The International Franchise Association lobbied hard against the FAST Recovery Act, also known as AB 257, and issued a statement after Newsom signed it into law. “This bill has been built on a lie, and now small business owners, their employees, and their customers will have to pay the price. This bill is a fork in the eye to franchise owners and customers at a time when it hurts most,” said IFA President and CEO Matthew Haller.

“The FAST Act was designed to hurt the franchise business model in California, and that is what it will do. IFA will not stop fighting to ensure other states won’t suffer from the harm that California has started.”

The IFA continued: Recent research from UC Riverside shows that AB 257 could increase prices as much as 20 percent for California restaurant goers. Given that AB 257 will increase costs for consumers and harm local businesses, less than one-third of Californians support this bill.
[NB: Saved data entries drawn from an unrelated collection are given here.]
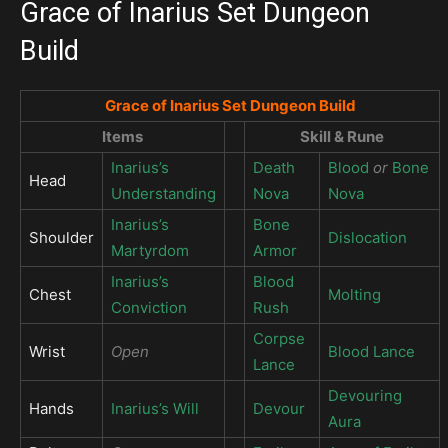
Grace of Inarius Set Dungeon
Build
Grace of Inarius Set Dungeon Build
Items
Skill & Rune
Inarius’s
Death
Blood
or
Bone
Head
Understanding
Nova
Nova
Inarius’s
Bone
Shoulder
Dislocation
Martyrdom
Armor
Inarius’s
Blood
Chest
Molting
Conviction
Rush
Corpse
Wrist
Open
Blood Lance
Lance
Devouring
Hands
Inarius’s Will
Devour
Aura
Moreover, the Employment Policies Institute released a new survey of U.S. labor economists, which found that 83 percent oppose AB 257 due to deep concerns about the negative impacts of this bill on fast-food industry growth, jobs, and price inflation.

An earlier version of AB 257 would have held franchisors jointly liable for violations of labor law along with their franchisees; that provision was stripped from the final version before it went to the Senate for a vote. The earlier version also had 30+ units as the size break, which was raised to 100+ units in the final bill.

On January 15, 2021, Assemblywoman Lorena Gonzalez introduced the FAST Recovery Act, which stands for Fast-food Accountability and STandards, according to the SEIU. On that same day, the Los Angeles Times and the Reveal team for the Center for Investigative Reporting published a “shocking read, filled with stories like Yamile’s,” the SEIU said on its website.

“Cashier Yamile Osoy, 26, developed such severe COVID-19 symptoms that she told her shift manager that she felt sick and wanted to go home. According to her complaint, he ordered her to lower her mask so she could breathe easier—and finish her shift,” the LA Times/Reveal story said. There weren’t enough masks, “so managers told workers to improvise, offering up a box of dog diapers somebody had left in at the store.”

The LA Times/Reveal story continued: “A lack of protective equipment and social distancing and pressure to work at all costs have persisted deep into the pandemic, according to a review of summaries of 1,600 complaints to the Occupational Safety and Health Administration concerning the coronavirus in the nation’s fast-food industry, along with 200 additional accounts found in health department records, lawsuits and news reports.”